The current pipeline processing stages are:
- Convert the raw video file to standard format, reduce size, normalise audio loudness
- Calculate the alignment with the reference audio track
- Trim the audio/video based on alignment calculation
- Stitch all the videos together to produce final video
- Take snapshot jpg of video
My colleague, Sean, got out his bagpipes and recorded 6 renditions of a particular piece of music.
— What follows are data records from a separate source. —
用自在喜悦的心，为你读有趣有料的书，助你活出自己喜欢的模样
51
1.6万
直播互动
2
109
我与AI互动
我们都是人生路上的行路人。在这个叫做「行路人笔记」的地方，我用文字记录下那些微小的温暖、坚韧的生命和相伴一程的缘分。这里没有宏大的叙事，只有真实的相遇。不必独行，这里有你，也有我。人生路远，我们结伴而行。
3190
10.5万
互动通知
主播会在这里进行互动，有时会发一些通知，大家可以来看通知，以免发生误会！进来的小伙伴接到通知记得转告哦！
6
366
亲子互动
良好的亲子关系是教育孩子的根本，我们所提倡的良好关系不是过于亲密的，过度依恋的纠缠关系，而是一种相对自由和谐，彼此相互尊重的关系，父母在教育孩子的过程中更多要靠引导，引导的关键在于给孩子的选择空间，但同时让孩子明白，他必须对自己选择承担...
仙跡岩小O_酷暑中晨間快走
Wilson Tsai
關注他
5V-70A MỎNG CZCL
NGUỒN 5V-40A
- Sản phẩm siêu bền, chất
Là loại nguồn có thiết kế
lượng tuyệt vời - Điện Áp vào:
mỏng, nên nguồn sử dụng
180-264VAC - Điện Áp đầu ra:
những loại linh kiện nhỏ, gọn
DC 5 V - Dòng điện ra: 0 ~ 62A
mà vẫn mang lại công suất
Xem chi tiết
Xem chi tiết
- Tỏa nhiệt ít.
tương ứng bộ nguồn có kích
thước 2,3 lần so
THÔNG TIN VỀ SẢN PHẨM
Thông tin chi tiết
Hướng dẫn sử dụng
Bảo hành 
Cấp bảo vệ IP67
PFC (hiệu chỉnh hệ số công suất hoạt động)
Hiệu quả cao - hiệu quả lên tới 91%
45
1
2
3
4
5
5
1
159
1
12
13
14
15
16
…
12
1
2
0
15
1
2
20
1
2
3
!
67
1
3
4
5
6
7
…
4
This was how that came out on Choirless to start with:
So to stress test the render pipeline I was going to need to replicate Sean's videos multiple times. So I create a new cloud function called "wateraftermidnight" (can you guess the reference?). This serverless function counted how many "gremlin" pieces there are in the COS bucket:
choir_id = args['choir_id']
song_id = args['song_id']
num_gremlins = int(args['num_gremlins'])
bucket = "choirless-videos-converted"
prefix_key = f"{choir_id}+{song_id}"
# list all objects in the COS bucket
contents = cos.list_objects(
Bucket=bucket,
Prefix=prefix_key
)
# Just get the "keys" (filenames)
files = [ x['Key'] for x in contents['Contents'] ]
# Find the gremlins and non-gremlins
gremlins = [ x for x in files if 'gremlin' in x ]
non_gremlins = [ x for x in files if 'gremlin' not in x ]
# if we have more gremlins than we need, abort
if len(gremlins) > num_gremlins:
args["success"] = "true"
return args
# pick a random non_gremlins as the source file
source_key = random.choice(non_gremlins)
So by this point we have checked if we have got enough files, if so we abort.
Later on in the code, we take the source part and apply a random delay to the audio of up to 50ms
i = len(gremlins) + 1
new_part = f"gremlin-{i}"
new_filename = f"{choir_id}+{song_id}+{part_id}-{new_part}{file_path.suffix}"
new_path = file_path.with_name(new_filename)
delay = random.randint(0,50)
stream = ffmpeg.input(str(file_path))
audio = stream.filter_('adelay', delays=[delay, delay]).filter_('asetpts', 'PTS-STARTPTS')
video = stream.video
out = ffmpeg.output(audio, video, str(new_path))
stdout, stderr = out.run()
This is so that we simulate pieces being out a sync slightly so that our sync code in our pipeline has some work to do.
At the end, we call ourselves again, so this function will run over and over again until we have enough "gremlins"
url = "https://eu-gb.functions.appdomain.cloud/api/v1/web/1d0ffa5a-835d-4c40-ac80-77ca4a35f028/choirless/wateraftermidnight.json"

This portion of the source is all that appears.